> [Directions]: Leaving out the pictures, please retype each record exactly.

> [Stored entries]:
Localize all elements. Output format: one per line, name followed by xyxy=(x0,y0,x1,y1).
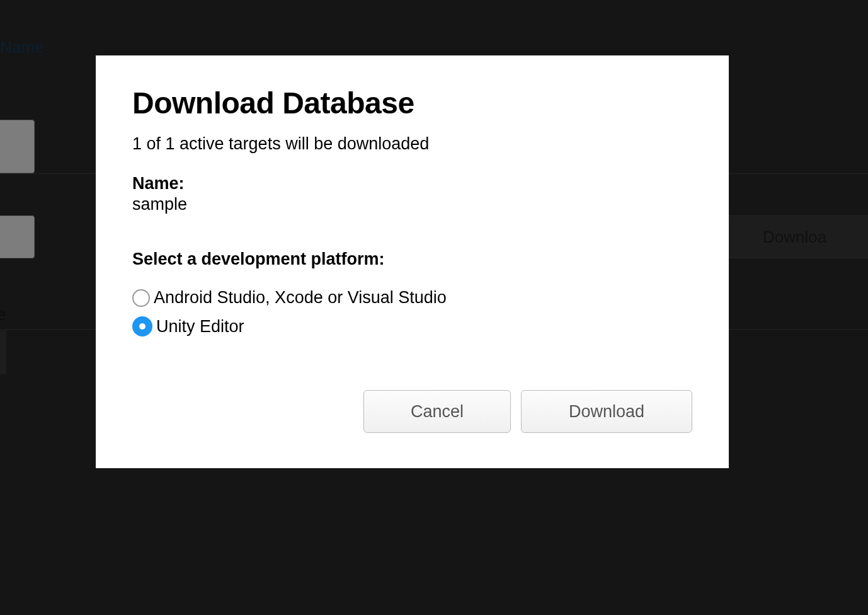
download-database-modal: Download Database 1 of 1 active targets … xyxy=(96,55,729,468)
radio-icon xyxy=(132,289,150,307)
cancel-button[interactable]: Cancel xyxy=(363,390,511,433)
platform-radio-group: Android Studio, Xcode or Visual Studio U… xyxy=(132,288,692,336)
radio-icon xyxy=(132,316,152,336)
modal-button-row: Cancel Download xyxy=(363,390,692,433)
modal-title: Download Database xyxy=(132,86,692,120)
platform-select-label: Select a development platform: xyxy=(132,250,692,269)
download-button[interactable]: Download xyxy=(521,390,692,433)
name-label: Name: xyxy=(132,174,692,193)
name-value: sample xyxy=(132,195,692,214)
radio-option-native[interactable]: Android Studio, Xcode or Visual Studio xyxy=(132,288,692,308)
radio-label-unity: Unity Editor xyxy=(156,317,244,336)
radio-option-unity[interactable]: Unity Editor xyxy=(132,316,692,336)
modal-subtitle: 1 of 1 active targets will be downloaded xyxy=(132,134,692,154)
radio-label-native: Android Studio, Xcode or Visual Studio xyxy=(154,288,447,308)
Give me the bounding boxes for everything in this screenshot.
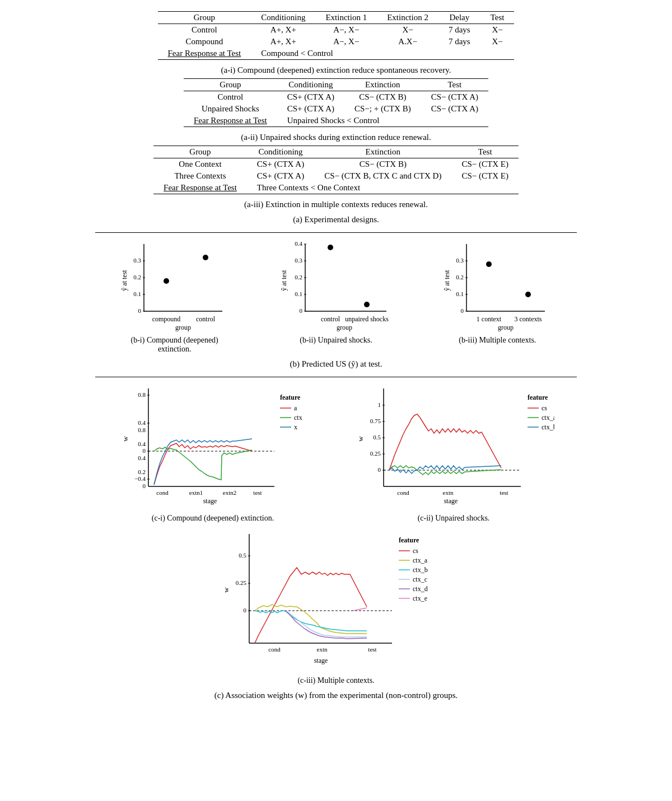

> [Written reply]:
Localize all elements. Output format: one per line, name followed by xyxy=(x0,y0,x1,y1).
download-database-modal: Download Database 1 of 1 active targets … xyxy=(96,55,729,468)
radio-icon xyxy=(132,289,150,307)
cancel-button[interactable]: Cancel xyxy=(363,390,511,433)
platform-radio-group: Android Studio, Xcode or Visual Studio U… xyxy=(132,288,692,336)
radio-icon xyxy=(132,316,152,336)
modal-button-row: Cancel Download xyxy=(363,390,692,433)
modal-title: Download Database xyxy=(132,86,692,120)
platform-select-label: Select a development platform: xyxy=(132,250,692,269)
download-button[interactable]: Download xyxy=(521,390,692,433)
name-label: Name: xyxy=(132,174,692,193)
name-value: sample xyxy=(132,195,692,214)
radio-option-native[interactable]: Android Studio, Xcode or Visual Studio xyxy=(132,288,692,308)
radio-label-unity: Unity Editor xyxy=(156,317,244,336)
radio-option-unity[interactable]: Unity Editor xyxy=(132,316,692,336)
modal-subtitle: 1 of 1 active targets will be downloaded xyxy=(132,134,692,154)
radio-label-native: Android Studio, Xcode or Visual Studio xyxy=(154,288,447,308)
Give me the bounding boxes for everything in this screenshot.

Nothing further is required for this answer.